-- Assignment --
Please work out how many lines in the data below hold the word "Kabupaten", and state only the number.

-- Source material --

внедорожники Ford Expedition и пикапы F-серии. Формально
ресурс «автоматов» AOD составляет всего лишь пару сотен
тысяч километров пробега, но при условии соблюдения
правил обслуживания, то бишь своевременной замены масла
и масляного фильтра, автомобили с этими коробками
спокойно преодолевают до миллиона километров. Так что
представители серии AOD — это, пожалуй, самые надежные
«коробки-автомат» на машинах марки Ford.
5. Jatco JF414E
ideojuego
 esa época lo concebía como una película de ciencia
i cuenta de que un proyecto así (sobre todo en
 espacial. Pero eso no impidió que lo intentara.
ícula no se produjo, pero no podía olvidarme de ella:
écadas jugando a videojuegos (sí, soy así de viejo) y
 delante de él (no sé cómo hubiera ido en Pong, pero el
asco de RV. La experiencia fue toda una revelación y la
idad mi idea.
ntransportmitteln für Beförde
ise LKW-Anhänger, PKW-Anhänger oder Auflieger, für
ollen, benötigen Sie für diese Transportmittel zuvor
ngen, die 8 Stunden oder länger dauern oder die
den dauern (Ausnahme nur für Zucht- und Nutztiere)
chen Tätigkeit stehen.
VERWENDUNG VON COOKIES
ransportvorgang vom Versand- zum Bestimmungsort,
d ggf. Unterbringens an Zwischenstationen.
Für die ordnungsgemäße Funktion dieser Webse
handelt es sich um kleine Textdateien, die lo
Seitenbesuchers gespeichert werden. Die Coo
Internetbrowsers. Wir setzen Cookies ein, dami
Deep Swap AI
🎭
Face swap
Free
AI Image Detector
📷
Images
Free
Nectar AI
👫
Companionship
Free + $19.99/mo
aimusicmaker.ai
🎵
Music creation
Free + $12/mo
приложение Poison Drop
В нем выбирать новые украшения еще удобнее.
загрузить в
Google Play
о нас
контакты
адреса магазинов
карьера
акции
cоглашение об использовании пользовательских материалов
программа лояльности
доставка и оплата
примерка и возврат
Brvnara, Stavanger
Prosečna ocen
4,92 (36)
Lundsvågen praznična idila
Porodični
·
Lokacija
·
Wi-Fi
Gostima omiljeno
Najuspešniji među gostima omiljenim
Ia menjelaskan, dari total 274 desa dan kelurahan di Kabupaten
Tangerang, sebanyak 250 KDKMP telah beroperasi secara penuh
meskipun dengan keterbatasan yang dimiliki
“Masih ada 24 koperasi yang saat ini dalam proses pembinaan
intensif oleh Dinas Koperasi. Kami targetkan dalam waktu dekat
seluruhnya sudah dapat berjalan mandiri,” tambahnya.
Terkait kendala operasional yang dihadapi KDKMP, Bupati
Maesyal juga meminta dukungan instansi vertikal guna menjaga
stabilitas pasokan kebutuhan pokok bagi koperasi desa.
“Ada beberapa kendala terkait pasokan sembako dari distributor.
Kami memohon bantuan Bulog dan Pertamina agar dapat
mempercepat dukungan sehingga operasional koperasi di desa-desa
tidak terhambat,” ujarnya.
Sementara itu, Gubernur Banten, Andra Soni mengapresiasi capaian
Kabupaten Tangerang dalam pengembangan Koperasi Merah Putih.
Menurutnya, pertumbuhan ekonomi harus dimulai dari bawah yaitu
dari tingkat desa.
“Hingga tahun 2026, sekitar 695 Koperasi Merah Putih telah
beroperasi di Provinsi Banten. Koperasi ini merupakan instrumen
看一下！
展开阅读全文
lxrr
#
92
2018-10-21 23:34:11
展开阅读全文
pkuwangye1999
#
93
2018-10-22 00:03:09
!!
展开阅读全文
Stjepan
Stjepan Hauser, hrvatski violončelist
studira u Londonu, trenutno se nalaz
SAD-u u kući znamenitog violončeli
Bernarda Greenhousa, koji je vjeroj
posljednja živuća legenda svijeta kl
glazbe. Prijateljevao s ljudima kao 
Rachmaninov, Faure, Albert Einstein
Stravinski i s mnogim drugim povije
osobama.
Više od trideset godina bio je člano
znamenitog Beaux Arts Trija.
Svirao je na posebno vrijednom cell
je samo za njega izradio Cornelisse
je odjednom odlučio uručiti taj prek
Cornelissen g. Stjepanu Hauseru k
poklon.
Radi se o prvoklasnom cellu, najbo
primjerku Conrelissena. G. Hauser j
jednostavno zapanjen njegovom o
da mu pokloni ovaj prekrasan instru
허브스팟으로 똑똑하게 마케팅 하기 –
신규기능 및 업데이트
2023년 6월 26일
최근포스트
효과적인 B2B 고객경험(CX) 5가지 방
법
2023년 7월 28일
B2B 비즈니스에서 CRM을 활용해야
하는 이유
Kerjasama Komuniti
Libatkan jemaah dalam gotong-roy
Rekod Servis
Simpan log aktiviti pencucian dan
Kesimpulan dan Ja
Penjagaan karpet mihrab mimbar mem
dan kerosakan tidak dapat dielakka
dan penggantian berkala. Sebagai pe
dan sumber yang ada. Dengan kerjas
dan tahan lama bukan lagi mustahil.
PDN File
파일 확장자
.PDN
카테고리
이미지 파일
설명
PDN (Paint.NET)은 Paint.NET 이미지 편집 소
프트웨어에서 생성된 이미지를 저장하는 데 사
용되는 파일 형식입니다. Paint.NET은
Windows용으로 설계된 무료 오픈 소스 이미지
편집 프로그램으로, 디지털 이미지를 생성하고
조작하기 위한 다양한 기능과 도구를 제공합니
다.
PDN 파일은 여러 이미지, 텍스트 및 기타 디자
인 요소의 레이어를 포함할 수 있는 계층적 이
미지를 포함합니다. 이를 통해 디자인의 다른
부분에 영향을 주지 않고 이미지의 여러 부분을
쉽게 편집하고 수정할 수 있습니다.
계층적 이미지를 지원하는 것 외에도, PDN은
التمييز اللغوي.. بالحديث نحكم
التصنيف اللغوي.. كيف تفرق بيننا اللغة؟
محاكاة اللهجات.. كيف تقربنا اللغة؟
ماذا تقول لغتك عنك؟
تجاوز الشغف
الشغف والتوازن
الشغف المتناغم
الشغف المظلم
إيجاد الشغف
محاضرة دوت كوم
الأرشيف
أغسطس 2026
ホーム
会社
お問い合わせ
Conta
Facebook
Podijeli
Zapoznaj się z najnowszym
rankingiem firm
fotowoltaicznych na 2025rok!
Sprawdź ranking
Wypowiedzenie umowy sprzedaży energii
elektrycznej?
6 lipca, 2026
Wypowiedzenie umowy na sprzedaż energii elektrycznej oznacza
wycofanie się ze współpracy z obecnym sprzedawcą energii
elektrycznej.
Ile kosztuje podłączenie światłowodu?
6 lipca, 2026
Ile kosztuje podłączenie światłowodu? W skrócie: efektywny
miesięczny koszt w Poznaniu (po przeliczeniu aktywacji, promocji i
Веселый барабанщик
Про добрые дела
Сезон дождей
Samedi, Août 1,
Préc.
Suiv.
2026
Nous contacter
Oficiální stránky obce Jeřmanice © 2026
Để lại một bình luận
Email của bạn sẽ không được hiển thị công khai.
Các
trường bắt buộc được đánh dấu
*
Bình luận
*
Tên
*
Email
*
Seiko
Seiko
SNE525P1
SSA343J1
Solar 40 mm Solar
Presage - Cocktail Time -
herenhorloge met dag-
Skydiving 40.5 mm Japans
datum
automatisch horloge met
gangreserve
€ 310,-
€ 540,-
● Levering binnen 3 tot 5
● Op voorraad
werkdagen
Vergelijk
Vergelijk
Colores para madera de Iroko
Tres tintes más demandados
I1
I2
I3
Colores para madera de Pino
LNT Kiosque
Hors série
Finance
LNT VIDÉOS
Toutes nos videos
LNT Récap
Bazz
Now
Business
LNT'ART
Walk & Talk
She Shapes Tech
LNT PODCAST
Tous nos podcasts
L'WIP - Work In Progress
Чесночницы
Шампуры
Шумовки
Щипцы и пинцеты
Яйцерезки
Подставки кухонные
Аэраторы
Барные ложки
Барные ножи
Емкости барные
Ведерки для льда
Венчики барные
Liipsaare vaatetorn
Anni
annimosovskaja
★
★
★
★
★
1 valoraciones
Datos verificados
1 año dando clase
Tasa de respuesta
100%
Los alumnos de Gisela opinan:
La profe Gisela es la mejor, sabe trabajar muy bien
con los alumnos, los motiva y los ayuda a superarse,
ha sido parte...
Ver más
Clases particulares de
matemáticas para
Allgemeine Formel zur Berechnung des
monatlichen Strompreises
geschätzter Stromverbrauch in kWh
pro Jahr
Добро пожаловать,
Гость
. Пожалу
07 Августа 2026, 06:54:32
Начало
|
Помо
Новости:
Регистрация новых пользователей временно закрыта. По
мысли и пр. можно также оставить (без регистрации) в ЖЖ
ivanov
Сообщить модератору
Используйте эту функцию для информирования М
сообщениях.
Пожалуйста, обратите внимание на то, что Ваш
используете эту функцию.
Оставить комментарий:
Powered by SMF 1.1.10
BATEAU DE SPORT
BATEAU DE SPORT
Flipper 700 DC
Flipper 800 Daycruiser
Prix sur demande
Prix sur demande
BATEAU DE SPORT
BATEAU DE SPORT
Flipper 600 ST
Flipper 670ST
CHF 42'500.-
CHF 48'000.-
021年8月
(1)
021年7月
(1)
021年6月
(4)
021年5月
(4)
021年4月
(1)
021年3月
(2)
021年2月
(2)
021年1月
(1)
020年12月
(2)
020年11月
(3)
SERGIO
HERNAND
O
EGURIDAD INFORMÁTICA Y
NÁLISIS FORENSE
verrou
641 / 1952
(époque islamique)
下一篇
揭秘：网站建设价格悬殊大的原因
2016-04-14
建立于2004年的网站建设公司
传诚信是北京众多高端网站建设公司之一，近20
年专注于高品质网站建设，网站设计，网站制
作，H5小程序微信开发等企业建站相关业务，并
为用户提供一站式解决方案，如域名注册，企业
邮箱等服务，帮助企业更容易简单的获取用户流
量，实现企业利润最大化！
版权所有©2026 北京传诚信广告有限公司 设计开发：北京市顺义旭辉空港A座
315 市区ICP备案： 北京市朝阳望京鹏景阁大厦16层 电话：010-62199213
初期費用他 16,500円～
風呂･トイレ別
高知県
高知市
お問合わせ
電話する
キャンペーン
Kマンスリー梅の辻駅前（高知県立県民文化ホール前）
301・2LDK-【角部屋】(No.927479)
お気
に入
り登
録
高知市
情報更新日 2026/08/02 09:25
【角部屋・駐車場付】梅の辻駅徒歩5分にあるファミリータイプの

-- Your solution --
2